No wonder investors are stuffing any spare cash into property they will never live in. It beats private equity. Government controls on speculating would be very un-Lebanese, but the central bank is at least making a token gesture by offering attractive loans to buyers who plan to live in their newly built apartments. Elsewhere, the Lebanese have been readjusting to a new regional order.

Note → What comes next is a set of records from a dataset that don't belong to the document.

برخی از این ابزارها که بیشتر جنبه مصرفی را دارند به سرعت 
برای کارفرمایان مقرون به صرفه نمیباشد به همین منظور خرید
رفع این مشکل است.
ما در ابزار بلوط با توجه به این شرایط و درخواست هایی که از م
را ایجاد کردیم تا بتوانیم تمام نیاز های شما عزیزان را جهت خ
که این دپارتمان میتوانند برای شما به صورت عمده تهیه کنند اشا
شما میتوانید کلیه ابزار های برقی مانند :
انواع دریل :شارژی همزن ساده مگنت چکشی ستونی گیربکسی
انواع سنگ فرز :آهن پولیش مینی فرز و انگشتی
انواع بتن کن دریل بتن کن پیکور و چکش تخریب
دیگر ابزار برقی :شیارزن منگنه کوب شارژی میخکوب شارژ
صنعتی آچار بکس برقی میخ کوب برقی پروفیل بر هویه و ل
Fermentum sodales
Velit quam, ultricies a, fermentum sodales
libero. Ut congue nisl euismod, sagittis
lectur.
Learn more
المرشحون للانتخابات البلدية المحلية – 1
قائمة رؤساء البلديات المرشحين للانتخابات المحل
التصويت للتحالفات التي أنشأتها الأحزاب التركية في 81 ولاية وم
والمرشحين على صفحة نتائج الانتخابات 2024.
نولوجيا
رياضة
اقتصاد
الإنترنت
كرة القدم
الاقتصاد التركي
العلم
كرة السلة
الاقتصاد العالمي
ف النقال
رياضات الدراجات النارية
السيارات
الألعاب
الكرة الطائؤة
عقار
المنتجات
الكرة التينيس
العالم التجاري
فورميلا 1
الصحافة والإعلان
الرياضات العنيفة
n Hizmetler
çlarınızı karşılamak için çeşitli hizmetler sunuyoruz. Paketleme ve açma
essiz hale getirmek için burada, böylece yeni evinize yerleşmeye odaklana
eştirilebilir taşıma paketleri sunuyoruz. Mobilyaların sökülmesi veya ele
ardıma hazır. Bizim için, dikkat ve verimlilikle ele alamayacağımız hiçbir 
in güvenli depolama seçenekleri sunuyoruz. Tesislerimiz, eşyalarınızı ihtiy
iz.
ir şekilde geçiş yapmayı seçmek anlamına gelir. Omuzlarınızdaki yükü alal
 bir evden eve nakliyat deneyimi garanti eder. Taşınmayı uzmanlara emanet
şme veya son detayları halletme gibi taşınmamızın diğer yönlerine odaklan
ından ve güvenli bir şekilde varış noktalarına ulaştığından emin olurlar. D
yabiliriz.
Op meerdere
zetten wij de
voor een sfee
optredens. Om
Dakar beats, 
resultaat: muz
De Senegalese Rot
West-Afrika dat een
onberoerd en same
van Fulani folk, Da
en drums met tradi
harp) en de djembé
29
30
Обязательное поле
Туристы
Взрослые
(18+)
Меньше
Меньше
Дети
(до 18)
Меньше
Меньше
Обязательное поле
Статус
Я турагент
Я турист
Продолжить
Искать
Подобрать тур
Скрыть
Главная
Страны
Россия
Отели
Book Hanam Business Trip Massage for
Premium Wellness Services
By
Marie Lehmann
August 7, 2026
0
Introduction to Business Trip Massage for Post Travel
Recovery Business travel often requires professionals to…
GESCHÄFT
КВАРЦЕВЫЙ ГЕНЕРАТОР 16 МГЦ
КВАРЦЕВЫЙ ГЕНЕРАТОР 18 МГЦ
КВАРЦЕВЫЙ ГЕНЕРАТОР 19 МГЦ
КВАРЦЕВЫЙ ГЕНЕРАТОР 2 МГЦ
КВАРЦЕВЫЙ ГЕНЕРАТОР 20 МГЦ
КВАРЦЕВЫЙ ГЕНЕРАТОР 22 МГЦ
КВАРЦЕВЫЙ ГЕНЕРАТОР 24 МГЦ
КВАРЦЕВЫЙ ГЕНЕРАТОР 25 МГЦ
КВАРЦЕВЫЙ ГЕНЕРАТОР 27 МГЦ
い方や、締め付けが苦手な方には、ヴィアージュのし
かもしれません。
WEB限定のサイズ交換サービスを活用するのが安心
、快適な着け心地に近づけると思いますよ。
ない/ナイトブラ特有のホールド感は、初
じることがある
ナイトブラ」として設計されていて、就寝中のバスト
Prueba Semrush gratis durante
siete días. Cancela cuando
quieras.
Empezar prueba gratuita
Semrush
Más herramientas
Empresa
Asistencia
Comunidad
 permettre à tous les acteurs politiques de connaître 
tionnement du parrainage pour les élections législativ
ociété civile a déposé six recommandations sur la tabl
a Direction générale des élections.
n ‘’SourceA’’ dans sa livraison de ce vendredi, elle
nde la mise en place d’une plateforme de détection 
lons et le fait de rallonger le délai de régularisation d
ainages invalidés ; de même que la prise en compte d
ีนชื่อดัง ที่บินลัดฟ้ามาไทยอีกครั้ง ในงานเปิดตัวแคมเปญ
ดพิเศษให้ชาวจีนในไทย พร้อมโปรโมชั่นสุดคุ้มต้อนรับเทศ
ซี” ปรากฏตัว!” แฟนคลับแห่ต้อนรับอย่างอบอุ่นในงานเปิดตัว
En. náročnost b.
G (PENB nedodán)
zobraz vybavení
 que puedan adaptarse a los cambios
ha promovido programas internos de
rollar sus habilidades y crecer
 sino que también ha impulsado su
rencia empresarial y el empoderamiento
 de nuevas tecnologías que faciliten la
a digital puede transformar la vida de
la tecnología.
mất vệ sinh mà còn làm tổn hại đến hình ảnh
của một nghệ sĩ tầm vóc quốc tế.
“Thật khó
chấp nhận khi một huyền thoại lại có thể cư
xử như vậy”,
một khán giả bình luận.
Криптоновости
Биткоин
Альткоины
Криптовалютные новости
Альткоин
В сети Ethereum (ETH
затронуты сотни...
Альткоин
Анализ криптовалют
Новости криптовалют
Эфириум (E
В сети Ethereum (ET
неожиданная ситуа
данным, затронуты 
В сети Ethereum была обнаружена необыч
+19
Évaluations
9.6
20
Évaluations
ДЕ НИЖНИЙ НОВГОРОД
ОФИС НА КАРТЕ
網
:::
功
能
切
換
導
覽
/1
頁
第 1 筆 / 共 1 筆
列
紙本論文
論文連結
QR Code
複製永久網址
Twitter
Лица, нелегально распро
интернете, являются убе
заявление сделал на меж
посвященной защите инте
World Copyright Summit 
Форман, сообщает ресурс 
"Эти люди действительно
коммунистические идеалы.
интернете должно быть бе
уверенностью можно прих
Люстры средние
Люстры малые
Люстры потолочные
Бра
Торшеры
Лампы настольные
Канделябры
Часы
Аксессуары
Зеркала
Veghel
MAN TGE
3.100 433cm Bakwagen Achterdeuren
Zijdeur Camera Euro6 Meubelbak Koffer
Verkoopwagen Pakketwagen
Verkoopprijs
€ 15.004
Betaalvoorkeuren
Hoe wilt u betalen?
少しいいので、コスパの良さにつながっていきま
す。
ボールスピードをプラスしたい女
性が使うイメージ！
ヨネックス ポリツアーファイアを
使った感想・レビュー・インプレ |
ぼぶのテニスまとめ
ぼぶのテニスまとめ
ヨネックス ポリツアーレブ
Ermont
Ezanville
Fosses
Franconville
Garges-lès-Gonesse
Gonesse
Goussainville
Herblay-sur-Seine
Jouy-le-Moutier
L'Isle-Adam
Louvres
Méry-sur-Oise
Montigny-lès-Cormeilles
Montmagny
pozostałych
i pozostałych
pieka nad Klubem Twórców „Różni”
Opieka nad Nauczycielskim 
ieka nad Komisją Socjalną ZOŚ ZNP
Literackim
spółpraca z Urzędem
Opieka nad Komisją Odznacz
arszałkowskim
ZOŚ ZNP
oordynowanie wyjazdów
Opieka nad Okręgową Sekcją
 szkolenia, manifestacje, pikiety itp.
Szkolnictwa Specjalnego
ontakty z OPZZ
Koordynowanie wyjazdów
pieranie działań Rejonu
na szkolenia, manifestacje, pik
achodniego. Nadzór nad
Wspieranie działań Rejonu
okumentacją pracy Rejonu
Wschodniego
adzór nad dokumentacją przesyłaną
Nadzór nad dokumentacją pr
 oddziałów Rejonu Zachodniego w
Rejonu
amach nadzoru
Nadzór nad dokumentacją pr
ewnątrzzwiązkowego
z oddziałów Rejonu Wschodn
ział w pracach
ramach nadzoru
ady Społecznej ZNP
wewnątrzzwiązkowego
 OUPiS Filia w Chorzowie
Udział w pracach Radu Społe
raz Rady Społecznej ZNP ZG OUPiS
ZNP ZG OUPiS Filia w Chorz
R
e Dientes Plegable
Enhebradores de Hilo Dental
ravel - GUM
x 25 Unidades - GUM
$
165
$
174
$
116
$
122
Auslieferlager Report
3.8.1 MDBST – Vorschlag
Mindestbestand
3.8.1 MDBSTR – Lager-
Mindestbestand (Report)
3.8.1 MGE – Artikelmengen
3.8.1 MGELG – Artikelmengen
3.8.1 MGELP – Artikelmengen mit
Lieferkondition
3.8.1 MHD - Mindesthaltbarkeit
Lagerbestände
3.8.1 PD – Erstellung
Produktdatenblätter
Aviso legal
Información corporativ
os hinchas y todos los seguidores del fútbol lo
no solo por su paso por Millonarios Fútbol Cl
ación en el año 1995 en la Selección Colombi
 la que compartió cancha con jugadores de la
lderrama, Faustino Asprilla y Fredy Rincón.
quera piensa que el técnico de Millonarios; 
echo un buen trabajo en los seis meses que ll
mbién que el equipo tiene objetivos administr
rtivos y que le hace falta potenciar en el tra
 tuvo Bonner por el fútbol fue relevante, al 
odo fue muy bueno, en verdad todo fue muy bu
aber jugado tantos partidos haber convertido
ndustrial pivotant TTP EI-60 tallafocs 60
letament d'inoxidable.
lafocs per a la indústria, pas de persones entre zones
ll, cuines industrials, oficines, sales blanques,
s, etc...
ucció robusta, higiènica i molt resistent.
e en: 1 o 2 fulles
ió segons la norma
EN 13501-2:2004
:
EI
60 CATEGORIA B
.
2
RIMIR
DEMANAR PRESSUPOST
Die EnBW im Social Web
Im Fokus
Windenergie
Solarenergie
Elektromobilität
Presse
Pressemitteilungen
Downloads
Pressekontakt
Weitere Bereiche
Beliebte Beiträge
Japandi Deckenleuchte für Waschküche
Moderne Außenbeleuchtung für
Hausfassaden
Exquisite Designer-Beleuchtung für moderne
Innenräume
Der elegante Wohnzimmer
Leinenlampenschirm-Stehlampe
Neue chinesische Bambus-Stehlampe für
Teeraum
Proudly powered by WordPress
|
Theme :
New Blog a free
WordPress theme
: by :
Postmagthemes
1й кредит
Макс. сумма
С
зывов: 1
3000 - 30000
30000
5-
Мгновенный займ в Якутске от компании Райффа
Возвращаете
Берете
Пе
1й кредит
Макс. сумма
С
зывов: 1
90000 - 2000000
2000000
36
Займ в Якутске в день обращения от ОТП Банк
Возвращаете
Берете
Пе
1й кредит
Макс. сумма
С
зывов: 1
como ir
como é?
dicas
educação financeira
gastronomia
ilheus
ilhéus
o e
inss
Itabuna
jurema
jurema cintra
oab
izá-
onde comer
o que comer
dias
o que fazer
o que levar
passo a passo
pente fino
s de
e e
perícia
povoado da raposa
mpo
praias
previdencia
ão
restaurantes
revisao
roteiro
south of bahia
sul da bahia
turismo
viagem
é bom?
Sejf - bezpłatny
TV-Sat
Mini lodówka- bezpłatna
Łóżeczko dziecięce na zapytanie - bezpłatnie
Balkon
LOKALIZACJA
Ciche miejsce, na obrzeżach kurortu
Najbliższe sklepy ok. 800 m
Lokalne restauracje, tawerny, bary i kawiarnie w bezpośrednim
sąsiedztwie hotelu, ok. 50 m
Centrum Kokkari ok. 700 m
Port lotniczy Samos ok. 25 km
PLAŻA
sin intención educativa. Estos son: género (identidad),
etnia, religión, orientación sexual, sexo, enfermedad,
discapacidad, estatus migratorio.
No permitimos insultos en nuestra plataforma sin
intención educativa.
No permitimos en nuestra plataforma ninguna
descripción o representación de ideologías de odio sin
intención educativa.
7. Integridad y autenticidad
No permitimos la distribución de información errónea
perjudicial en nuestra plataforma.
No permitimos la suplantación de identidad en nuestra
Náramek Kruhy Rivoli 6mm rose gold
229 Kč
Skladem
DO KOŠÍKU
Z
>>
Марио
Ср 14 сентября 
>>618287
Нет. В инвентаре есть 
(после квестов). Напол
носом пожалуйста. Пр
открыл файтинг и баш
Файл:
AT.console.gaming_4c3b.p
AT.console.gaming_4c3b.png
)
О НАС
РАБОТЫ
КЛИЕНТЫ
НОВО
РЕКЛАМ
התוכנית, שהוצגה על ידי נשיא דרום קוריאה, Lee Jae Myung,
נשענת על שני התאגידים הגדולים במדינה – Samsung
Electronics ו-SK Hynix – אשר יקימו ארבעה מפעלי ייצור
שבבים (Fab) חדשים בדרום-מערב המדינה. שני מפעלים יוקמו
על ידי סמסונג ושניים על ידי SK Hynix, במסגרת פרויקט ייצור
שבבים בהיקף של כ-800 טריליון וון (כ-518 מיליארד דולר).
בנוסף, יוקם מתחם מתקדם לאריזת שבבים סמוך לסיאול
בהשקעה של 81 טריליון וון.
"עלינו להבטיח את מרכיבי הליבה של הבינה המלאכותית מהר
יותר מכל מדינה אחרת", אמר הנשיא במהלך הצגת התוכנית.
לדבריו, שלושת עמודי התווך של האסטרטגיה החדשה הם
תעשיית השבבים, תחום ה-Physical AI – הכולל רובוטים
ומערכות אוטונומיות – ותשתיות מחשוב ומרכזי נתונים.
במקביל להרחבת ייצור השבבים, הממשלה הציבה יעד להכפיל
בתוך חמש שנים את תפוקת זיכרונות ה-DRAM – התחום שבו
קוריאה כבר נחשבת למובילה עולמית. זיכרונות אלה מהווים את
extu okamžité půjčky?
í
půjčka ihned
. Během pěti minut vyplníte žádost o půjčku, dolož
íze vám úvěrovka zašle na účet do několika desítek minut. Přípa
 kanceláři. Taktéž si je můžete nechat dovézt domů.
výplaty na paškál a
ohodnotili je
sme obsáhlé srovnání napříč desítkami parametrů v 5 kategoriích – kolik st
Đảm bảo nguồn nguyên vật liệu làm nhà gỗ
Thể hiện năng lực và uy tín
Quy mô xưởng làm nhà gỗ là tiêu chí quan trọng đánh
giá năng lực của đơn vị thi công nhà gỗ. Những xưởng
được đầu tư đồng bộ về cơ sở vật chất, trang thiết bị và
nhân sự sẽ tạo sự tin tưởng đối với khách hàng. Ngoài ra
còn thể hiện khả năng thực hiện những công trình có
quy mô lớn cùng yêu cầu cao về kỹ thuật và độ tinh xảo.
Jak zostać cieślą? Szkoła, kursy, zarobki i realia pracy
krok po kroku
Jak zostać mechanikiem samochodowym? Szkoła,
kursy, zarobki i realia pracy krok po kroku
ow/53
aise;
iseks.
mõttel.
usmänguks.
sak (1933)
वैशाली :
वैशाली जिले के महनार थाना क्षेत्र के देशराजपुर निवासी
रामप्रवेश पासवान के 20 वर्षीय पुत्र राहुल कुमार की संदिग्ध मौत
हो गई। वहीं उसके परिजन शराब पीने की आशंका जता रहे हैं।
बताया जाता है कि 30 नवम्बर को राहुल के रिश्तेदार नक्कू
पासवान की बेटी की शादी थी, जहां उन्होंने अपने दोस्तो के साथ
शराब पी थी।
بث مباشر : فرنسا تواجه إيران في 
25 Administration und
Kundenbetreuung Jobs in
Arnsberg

After a five-year hiatus, the Syrians have returned wielding renewed influence, courtesy of a rapprochement between Riyadh and Damascus.
The House of Saud may have been very fond of Rafik Hariri, the assassinated former prime minister, but regionally it needs Syria in its continuing stand-off with Tehran, hence the new Lebanese cabinet is stuffed with just enough pro-Syrian ministers to make sure Damascus has a say in what goes on next door. Proof of this came at the end of the year, when Saad Hariri, the prime minister and son of the slain premier, visited the Syrian capital and shook the hand of president Bashar al Assad, the man many believe had a hand in the killing of his father.
All this week, Walid Jumblatt, the enigmatic Druze chieftain and key figure in the 2005 Cedar Revolution, has been doing the rounds, hugging and kissing all his sworn political enemies. But while Lebanon's democratic and sovereign aspirations may have taken a hit, most observers agree that new stability should be good for business. At the end of the year came the announcement from Standard & Poor's (S&P) that their Lebanon ratings had improved to "B" from "B minus" and "C".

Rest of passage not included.